A Play, A Pie, and A Pint may have finished for the summer, but Oran Mor's lunchtime theatre programme continues apace for the next four weeks with this mini-season of cut-down classics.
Getting the ball rolling is Sandy Nelson's take on Pygmalion, George Bernard Shaw's class comedy about social engineering and female emancipation, in which professor of phonetics Henry Higgins accepts a wager that he can make common flower girl Eliza Doolittle pass for a duchess merely by teaching her to speak properly.
For this adaptation, Nelson and director Liz Carruthers have made an inspired decision to relocate the action to turn-of-the-20th-century Edinburgh, with Eliza now hailing from Falkirk, rather than being born within the sound of Bow Bells. And a thoroughly entertaining treat it is too.
Sure, Shaw might be turning in his grave at the use of Scotticisms such as "on the batter", but the play really is in good hands here, the Shavian polemic intact. There is a hilarious scene about the "undeserving poor" that will have you in stitches, and the comedy is enriched by the use of Scots language, every bit as much as it is by the absolutely terrific performances from the three-strong cast.

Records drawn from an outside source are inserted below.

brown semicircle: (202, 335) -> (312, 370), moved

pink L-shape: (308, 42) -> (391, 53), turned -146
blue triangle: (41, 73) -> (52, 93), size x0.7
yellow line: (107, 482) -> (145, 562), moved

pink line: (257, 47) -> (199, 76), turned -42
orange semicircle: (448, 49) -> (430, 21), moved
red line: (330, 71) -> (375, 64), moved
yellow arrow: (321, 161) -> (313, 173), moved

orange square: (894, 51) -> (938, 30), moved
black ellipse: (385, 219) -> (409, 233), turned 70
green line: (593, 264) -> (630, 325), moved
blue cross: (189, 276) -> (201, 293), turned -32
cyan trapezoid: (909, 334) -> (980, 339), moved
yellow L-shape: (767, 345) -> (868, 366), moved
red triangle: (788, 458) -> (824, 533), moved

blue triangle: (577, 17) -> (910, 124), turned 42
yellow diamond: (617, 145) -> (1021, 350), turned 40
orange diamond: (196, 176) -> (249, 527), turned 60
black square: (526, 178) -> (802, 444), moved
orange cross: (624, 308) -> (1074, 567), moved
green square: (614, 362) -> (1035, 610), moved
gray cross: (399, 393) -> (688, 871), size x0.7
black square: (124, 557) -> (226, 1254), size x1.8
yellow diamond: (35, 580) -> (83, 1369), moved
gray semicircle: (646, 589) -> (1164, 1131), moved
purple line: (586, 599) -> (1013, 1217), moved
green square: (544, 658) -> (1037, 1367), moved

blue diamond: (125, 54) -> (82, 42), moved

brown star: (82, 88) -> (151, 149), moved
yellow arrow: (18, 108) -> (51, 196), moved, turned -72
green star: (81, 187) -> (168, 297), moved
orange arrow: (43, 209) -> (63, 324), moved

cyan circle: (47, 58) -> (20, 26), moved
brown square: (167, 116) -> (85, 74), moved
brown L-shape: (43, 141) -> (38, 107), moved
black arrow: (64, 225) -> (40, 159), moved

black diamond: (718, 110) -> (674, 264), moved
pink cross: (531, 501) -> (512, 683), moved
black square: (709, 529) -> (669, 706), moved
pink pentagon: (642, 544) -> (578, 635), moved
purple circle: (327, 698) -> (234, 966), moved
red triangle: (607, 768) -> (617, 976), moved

Steven McNicoll is perfectly cast as the bullying, bumptious Higgins, who realises too late that his creation no longer needs him, while Rebecca Elise simply shines as Eliza from start to finished article. As for the multi-tasking Nelson, of the three roles he undertakes with aplomb, Henry's mother, sideburns and all, gets my vote. As Eliza might say: " A real stoatir of a show, don't you know."